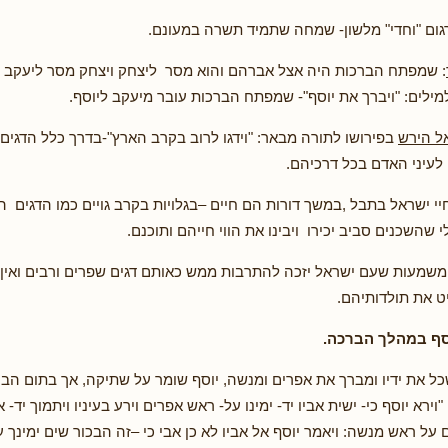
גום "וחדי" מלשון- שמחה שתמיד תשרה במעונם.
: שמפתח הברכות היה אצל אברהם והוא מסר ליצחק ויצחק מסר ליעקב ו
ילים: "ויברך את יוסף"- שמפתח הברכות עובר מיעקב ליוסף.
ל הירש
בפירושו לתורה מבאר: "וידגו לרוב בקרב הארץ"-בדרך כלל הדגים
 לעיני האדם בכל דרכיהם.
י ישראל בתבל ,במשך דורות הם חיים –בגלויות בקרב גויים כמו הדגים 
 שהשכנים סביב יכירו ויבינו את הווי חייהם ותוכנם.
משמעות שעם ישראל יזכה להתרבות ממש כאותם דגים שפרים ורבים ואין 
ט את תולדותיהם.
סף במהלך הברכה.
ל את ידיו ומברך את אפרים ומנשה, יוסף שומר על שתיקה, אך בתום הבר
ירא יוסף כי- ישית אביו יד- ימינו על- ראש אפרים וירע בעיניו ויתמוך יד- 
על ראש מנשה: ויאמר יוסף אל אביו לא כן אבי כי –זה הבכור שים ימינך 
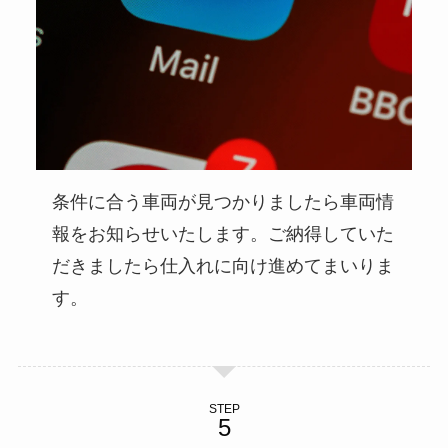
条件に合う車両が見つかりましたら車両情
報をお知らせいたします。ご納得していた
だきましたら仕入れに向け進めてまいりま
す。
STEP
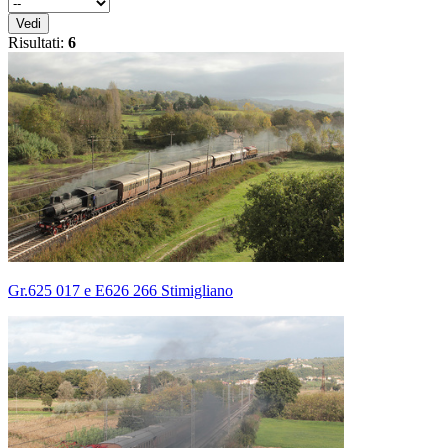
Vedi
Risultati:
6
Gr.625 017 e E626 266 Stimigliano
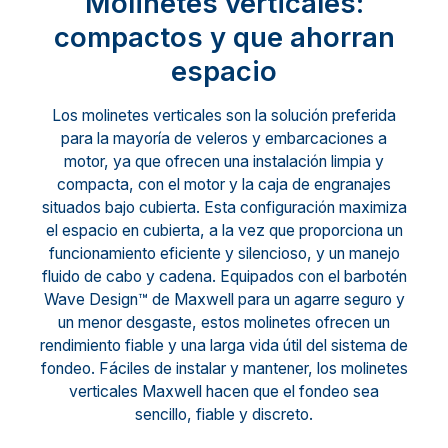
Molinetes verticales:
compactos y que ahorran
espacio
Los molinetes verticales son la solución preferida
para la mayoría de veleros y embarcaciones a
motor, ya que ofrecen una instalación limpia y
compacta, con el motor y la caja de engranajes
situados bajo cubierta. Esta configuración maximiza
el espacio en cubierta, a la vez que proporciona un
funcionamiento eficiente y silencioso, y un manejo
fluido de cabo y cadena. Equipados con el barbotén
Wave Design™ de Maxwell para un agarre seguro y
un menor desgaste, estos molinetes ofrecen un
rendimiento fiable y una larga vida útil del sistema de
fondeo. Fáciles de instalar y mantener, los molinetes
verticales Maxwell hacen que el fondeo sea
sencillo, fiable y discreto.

───

A faithful transcription of the material, with no pictures, is the expected result.

RESULT FOR THIS TASK ->
גום "וחדי" מלשון- שמחה שתמיד תשרה במעונם.
: שמפתח הברכות היה אצל אברהם והוא מסר ליצחק ויצחק מסר ליעקב ו
ילים: "ויברך את יוסף"- שמפתח הברכות עובר מיעקב ליוסף.
ל הירש
בפירושו לתורה מבאר: "וידגו לרוב בקרב הארץ"-בדרך כלל הדגים
 לעיני האדם בכל דרכיהם.
י ישראל בתבל ,במשך דורות הם חיים –בגלויות בקרב גויים כמו הדגים 
 שהשכנים סביב יכירו ויבינו את הווי חייהם ותוכנם.
משמעות שעם ישראל יזכה להתרבות ממש כאותם דגים שפרים ורבים ואין 
ט את תולדותיהם.
סף במהלך הברכה.
ל את ידיו ומברך את אפרים ומנשה, יוסף שומר על שתיקה, אך בתום הבר
ירא יוסף כי- ישית אביו יד- ימינו על- ראש אפרים וירע בעיניו ויתמוך יד- 
על ראש מנשה: ויאמר יוסף אל אביו לא כן אבי כי –זה הבכור שים ימינך 
条件に合う車両が見つかりましたら車両情
報をお知らせいたします。ご納得していた
だきましたら仕入れに向け進めてまいりま
す。
STEP
Vedi
Risultati:
6
Gr.625 017 e E626 266 Stimigliano
Molinetes verticales:
compactos y que ahorran
espacio
Los molinetes verticales son la solución preferida
para la mayoría de veleros y embarcaciones a
motor, ya que ofrecen una instalación limpia y
compacta, con el motor y la caja de engranajes
situados bajo cubierta. Esta configuración maximiza
el espacio en cubierta, a la vez que proporciona un
funcionamiento eficiente y silencioso, y un manejo
fluido de cabo y cadena. Equipados con el barbotén
Wave Design™ de Maxwell para un agarre seguro y
un menor desgaste, estos molinetes ofrecen un
rendimiento fiable y una larga vida útil del sistema de
fondeo. Fáciles de instalar y mantener, los molinetes
verticales Maxwell hacen que el fondeo sea
sencillo, fiable y discreto.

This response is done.